The Migration Policy Institute estimates there are 30,000 so-called “Dreamers” in Nevada and up to 1.4 million across the country.
Alicia Contreras, Nevada state director for the group “Mi Familia Vota,” says giving these young people a chance to succeed in the country where they were raised is simply the right thing to do.
“This was a moral decision that we cannot encourage folks to apply for administrative relief, identify themselves to the government and then, hold them accountable,” she says.
The President renewed the program, known as Deferred Action for Childhood Arrivals or DACA, in June. It grants work permits but is not a path to citizenship. However, Trump’s legislative director Marc Short said last week that the president is focused on enforcement and is unlikely to sign a new DREAM Act.

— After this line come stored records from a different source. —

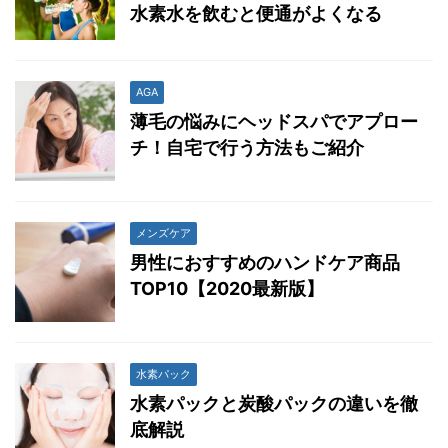
水素水を飲むと便通がよくなる
AGA
薄毛の悩みにヘッドスパでアプロー
チ！自宅で行う方法もご紹介
メンズケア
男性におすすめのハンドケア商品
TOP10【2020最新版】
水素パック
水素パックと炭酸パックの違いを徹
底解説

“Is this everything that we need? No. We need to open the dialogue towards comprehensive immigration reform. DACA and DAPA were administrative relief; they were not a solution.”
– Alicia Contreras
The current DACA program is being challenged in the courts by ten states, and it’s unclear whether the Justice Department will defend it in court. Contreras says a new DREAM Act is a step in the right direction but, under the circumstances, agrees there’s a long way to go.
“Is this everything that we need?” she asks. “No. We need to open the dialogue towards comprehensive immigration reform. DACA and DAPA were administrative relief; they were not a solution.”
DAPA, President Barack Obama’s executive order to give work permits to the parents of U.S. citizens, died last year after the Supreme Court’s tie vote on the issue, thus affirming a lower court decision to strike it down.